Studies have shown that addressing socioeconomic barriers can retain children in treatment. By providing lodging, food, and transportation assistance to patients with acute lymphoblastic leukemia (ALL) in Brazil, abandonment of treatment was nearly eliminated over a 20 year period [44]. In Indonesia, a parental education program for ALL patients was introduced to increase the access to information about leukemia. After introduction of the program, treatment refusal decreased from 14 to 2%, and survival improved [36]. In El Salvador, with extensive financial and social support, only 13% of ALL patients abandoned care [11]. SIOP released a position statement in 2011 calling for more uniform studies on the cause of abandonment of treatment to design effective interventions [14].

Strengths of our study included the existence of a comprehensive database providing extensive demographic data on our subjects and the availability of most medical records. Although our data provide the most extensive review of the presentation and treatment outcomes of pediatric cancer in Zambia, and we have identified several areas prime for an intervention to decrease abandonment of care and improve outcomes, our study has several limitations. Histopathological diagnosis was not available for half of our patients, which may have led to misclassification of diagnoses. Twenty percent of potentially eligible participants in the cohort were excluded because their clinical records could not be located; this may have led to some bias. Due to the retrospective nature of our study, we were not able to determine cause of death or if cancer therapy was with curative or palliative intent. There was no method for longitudinal follow-up of survivors or those who abandoned treatment.

Conclusion

Zambia is a striking example of the challenge of treating pediatric cancer in a LMIC. Barriers include access to primary care, diagnostic services, and effective treatment. Our study found that less than 10% of children presenting to the only government-funded pediatric cancer center actually completed treatment. As in many LMIC, abandonment of treatment was a significant cause of treatment failure. Strategies must be developed to assist families so their children may complete all cancer care, and may include enhanced parental education and provision of temporary housing during treatment.

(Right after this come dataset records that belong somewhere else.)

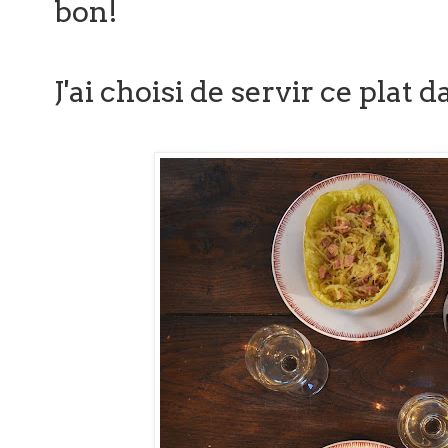
bon!
J'ai choisi de servir ce plat 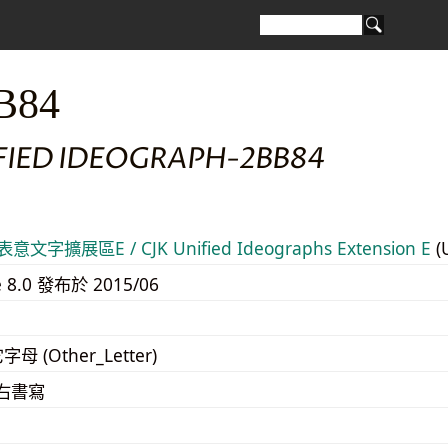
B84
IFIED IDEOGRAPH-2BB84
意文字擴展區E / CJK Unified Ideographs Extension E
(
e 8.0 發布於 2015/06
字母 (Other_Letter)
至右書寫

A model for advances in pediatric health care in sub-Saharan Africa exists with the successful implementation of health care services for children with HIV. However, despite significant investment into the care of children with HIV, barriers continue to prevent optimal care especially to children from rural areas [45]. Therefore, the challenges to proper diagnosis and treatment of pediatric cancer in Zambia are representative of barriers throughout the medical system. Characteristics of successful HIV care have been identified to optimize the diagnosis and treatment of HIV across sub-Saharan Africa [46]. A major opportunity may exist to forge a strategic partnership with the now vast HIV care and treatment services for children in many LMIC, especially in sub-Saharan Africa [47]. Joining forces with HIV initiatives could enable clinicians to provide accessible curative or palliative care to children with cancer in such a way that fosters adherence to treatment and decreases abandonment of treatment.